I was singing along to every note on every melody of that film. I knew every word. And I watched my 6 year old stare into the television, sounding out lyrics and copying all the choreography of my yesteryears. Why does this make me cry?
Perhaps it’s the notion that children bring us great happiness and happiness brings forth tears of gratitude, and or perhaps it’s that we are growing older and the “older-ness” brings on an entire new discovery of an appreciation for life.
Ever wonder why old people stop you in your tracks and want to peek into your stroller and stare at your baby? (I wrote about this not too long ago.) Ya know. They stop you mid-mall walk. "Look at you, are those twins? You have your hands full! " Maybe it’s because you’re an adorable mom or because you have twins. Or it’s because your babies are just so darn cute. But perhaps it’s life moving at this generous pace that we don’t even realize and these old people want to stop and acknowledge the life they once lived. They want to tell you their stories of when they had infants and didn’t get any sleep and how they survived all those younger years of motherhood back in the 70’s and 80’s. How it made them feel alive. That’s how “The Sound of Music” made me feel last night. And my heart exploded with mountains of gratitude.
You see, we (the young ones) are in it today. We go through our days pounding that responsibility pavement with grace and guts and we navigate it as best we can. It’s not that we forget that this life we have is passing us by, it’s that we are just trying to survive it. Every. Day. And that’s ok. But remember this mamas: it is only a stage of life. And those older people, that’s us someday too. I know, hard to imagine. But it's true. Blink and you have a kindergartner.
When my daughter was just under 9 weeks old, I flew to Los Angeles alone so she could meet my whole family. Frightened as a caterpillar I had no idea what I was doing but I walked onto that plane as brave as I could be and we flew 4 hours to California. I kept to myself, (although I’m pretty sure my breast was exposed to the person next to me due to breastfeeding in a tiny plane seat) but none the less I remained calm and sweaty and I just took care of that little baby of mine.
When we landed I waited for the plane to unload before I got off because I didn’t want anyone to hear any fuss from my girl and an older woman approached me. Beautiful in her mid 70’s, she leaned down to me and Kona Blue and she said “Dear, you are a wonderful mother and did such a good job with your baby. Whatever you are doing, keep doing it. Bless you child." I’m pretty sure she knew my anxiety was high during that 4 hour flight, but mostly I’m pretty sure she had been there herself. I’m also 100% sure I cried after she said that to me.

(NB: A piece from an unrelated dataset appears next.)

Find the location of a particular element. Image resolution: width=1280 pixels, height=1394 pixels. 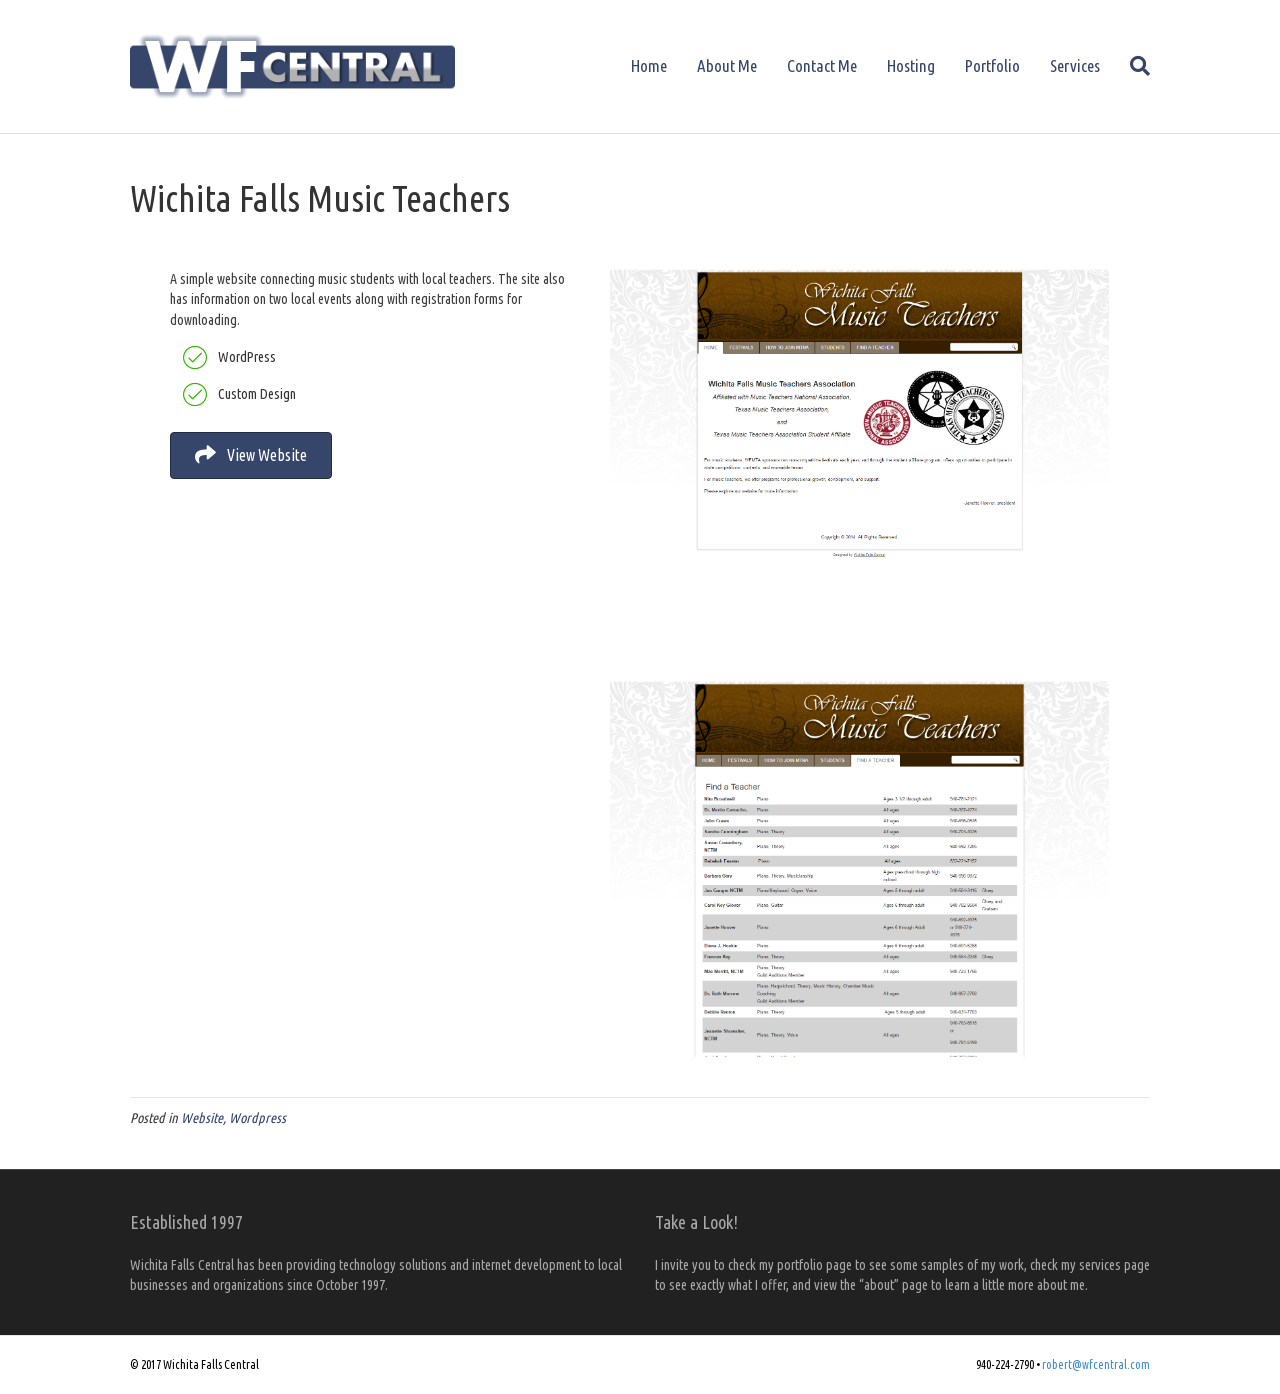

Flash forward to “raindrops on roses and whiskers on kittens” and Julie Andrews took me down. I was a mess. A ginormous mess in a puddle of tears, but I realized this.

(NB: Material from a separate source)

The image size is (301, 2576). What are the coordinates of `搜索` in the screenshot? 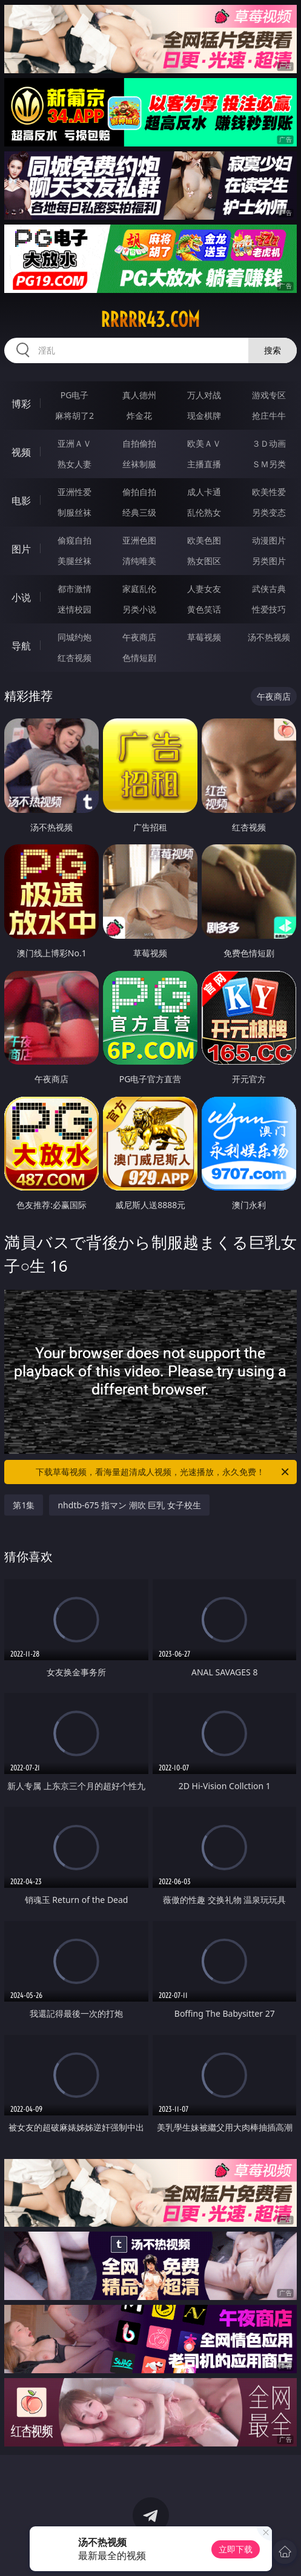 It's located at (272, 350).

The same reason my mother cries when she talks about her days with her brother before he died, is the same reason I cried while watching “The Sound of Music.” It’s your life stories. It’s your dreams. And your joy. And your triumphs and your failures. It’s the smell of garlic chicken and babies crying in present time representing today, when you distinctly remember dancing and singing your way across a theater stage to the music of West Side Story. It’s clinging to a polaroid of your mother and great grandmother helping you blow out candles on your 5th birthday by the pool. It’s coming across Facebook and seeing an image of you and all your Hawaiian family on the beach at North Shore and noticing how many of them are not here anymore.
Our childhood makes us cry because we appreciate what God gave us then. And that is significant. And we want to hold onto it and every part of life now. And I think instinctually we feel it slipping through our fingers. We see life not slowing down and not standing still. And although I’m an emotional person all day every day, this realization made me understand myself a little better. Made me want to do life more intently. Do more of the doing. Say more of the things I want to say. Be happy instead of sad. Because it’s only now that we have. And when you see your childhood flash before your eyes, you know life is going. And it’s going fast. And you better sing the songs. And dance the dance. And walk the walk. Because what are you waiting for?